The “Jane Doe” plaintiffs in a lawsuit filed in San Francisco said they were sexually exploited through ads posted on Backpage by pimps and traffickers, with Salesforce providing “operational support” through customized enterprise software that it developed for the website.
According to the suit, Salesforce’s customer relationship management (CRM) platform fueled Backpage’s “exponential growth” at a time it was under fire by law enforcement as a “hub of human trafficking.” Backpage pleaded guilty to trafficking charges in Texas in April 2018.
“It is inconceivable that the technologies used world-round to manage customer and marketing databases would be put to the immoral and illegal purposes engineered by Backpage and Salesforce,” the suit says.
The plaintiffs are seeking unspecified damages for violations of the California Trafficking Victims Protection Act, negligence, and conspiracy.

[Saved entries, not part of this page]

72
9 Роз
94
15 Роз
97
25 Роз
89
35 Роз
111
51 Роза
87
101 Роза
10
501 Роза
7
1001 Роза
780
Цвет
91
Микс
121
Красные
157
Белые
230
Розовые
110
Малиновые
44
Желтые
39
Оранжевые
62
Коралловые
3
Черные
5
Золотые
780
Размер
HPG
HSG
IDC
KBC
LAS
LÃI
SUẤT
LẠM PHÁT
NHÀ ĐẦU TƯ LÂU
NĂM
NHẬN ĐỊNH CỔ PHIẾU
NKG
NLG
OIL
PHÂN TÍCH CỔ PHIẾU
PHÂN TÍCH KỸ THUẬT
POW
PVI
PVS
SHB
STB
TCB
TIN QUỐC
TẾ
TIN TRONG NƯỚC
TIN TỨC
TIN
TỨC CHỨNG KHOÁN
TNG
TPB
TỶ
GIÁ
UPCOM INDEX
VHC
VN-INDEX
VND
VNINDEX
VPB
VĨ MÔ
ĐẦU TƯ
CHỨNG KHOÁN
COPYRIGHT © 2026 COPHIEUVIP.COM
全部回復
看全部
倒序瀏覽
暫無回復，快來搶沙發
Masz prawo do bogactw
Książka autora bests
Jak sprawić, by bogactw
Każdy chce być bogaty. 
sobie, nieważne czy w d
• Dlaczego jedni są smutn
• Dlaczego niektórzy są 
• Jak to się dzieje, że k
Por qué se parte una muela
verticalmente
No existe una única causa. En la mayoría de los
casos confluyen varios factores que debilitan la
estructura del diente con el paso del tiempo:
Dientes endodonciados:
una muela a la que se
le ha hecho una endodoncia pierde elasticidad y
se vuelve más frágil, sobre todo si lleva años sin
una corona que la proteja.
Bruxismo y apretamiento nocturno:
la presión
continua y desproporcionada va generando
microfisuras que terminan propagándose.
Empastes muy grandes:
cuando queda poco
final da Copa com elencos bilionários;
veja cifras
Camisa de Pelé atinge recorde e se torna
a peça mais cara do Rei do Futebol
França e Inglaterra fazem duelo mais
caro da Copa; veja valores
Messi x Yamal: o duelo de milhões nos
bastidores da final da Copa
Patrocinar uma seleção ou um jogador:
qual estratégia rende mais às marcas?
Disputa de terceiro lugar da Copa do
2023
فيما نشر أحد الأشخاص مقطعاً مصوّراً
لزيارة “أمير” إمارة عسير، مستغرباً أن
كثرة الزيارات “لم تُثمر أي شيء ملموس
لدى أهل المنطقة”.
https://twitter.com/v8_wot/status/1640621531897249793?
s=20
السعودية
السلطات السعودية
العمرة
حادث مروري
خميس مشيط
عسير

A Salesforce spokesperson said the company doesn’t comment on pending litigation, but added, “We are deeply committed to the ethical and humane use of our products and take these allegations seriously.”

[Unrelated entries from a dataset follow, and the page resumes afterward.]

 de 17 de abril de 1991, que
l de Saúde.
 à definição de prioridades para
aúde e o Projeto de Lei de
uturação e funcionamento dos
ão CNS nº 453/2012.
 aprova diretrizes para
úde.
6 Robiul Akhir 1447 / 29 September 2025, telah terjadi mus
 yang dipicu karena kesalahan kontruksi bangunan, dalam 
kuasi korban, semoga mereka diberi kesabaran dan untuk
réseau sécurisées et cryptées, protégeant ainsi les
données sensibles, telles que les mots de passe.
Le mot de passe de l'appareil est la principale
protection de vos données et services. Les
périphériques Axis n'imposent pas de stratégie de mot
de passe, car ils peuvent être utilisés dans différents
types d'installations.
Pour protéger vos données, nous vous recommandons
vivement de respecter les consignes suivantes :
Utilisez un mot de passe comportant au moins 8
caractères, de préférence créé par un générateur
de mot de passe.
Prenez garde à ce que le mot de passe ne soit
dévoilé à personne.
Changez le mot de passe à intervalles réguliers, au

The company, which has a market valuation of more than $120 billion, is a leading provider of “software-as-a-service” tools that enterprises use to acquire and retain customers. According to the suit, it has publicly “boasted about fighting human trafficking using data tools” but in 2013 began working with Backpage on a customized CRM platform.

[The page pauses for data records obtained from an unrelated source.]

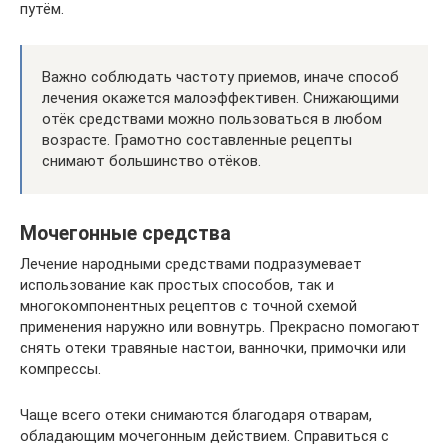
путём.
Важно соблюдать частоту приемов, иначе способ
лечения окажется малоэффективен. Снижающими
отёк средствами можно пользоваться в любом
возрасте. Грамотно составленные рецепты
снимают большинство отёков.
Мочегонные средства
Лечение народными средствами подразумевает
использование как простых способов, так и
многокомпонентных рецептов с точной схемой
применения наружно или вовнутрь. Прекрасно помогают
снять отеки травяные настои, ванночки, примочки или
компрессы.
Чаще всего отеки снимаются благодаря отварам,
обладающим мочегонным действием. Справиться с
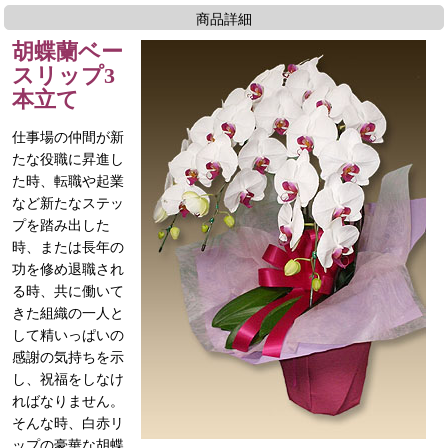
商品詳細
胡蝶蘭ベー
スリップ3
本立て
仕事場の仲間が新
たな役職に昇進し
た時、転職や起業
など新たなステッ
プを踏み出した
時、または長年の
功を修め退職され
る時、共に働いて
きた組織の一人と
して精いっぱいの
感謝の気持ちを示
し、祝福をしなけ
ればなりません。
そんな時、白赤リ
ップの豪華な胡蝶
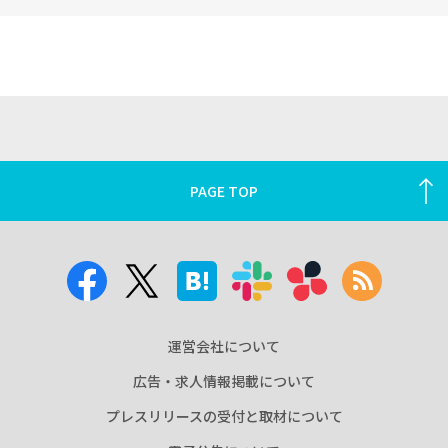
PAGE TOP
運営会社について
広告・求人情報掲載について
プレスリリースの受付と取材について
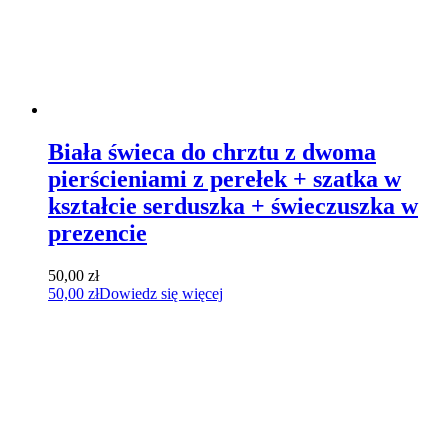
Biała świeca do chrztu z dwoma
pierścieniami z perełek + szatka w
kształcie serduszka + świeczuszka w
prezencie
50,00
zł
50,00
zł
Dowiedz się więcej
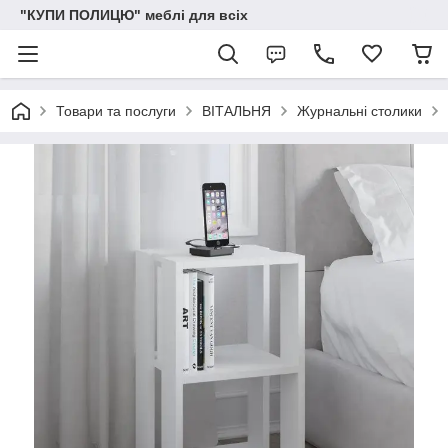
"КУПИ ПОЛИЦЮ" меблі для всіх
Товари та послуги
ВІТАЛЬНЯ
Журнальні столики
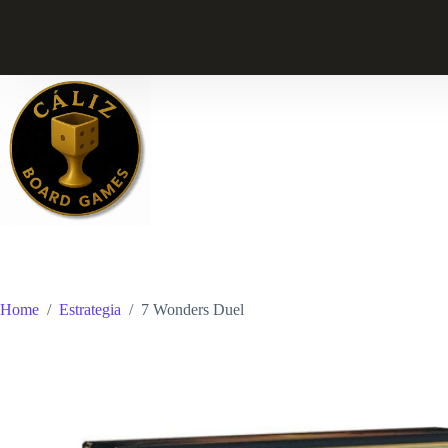
Skip
to
content
Home
/
Estrategia
/
7 Wonders Duel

“With Salesforce’s guidance, Backpage was able to use Salesforce’s tooks to market to new ‘users’ — that is, pimps, johns, and traffickers — on three continents” and remarket to customers who had been underusing its trafficking services, the suit says.
Among other things, the software allegedly automatically generated “insights into traffickers’ and pimps’ purchasing habits” and managed “a secure cloud storage database for Backpage to store (and secure) the unspeakable details of its sex trafficking business.”
The suit says Salesforce “reaped profits” as Backpage grew and its “need for additional Salesforce licenses kept increasing.”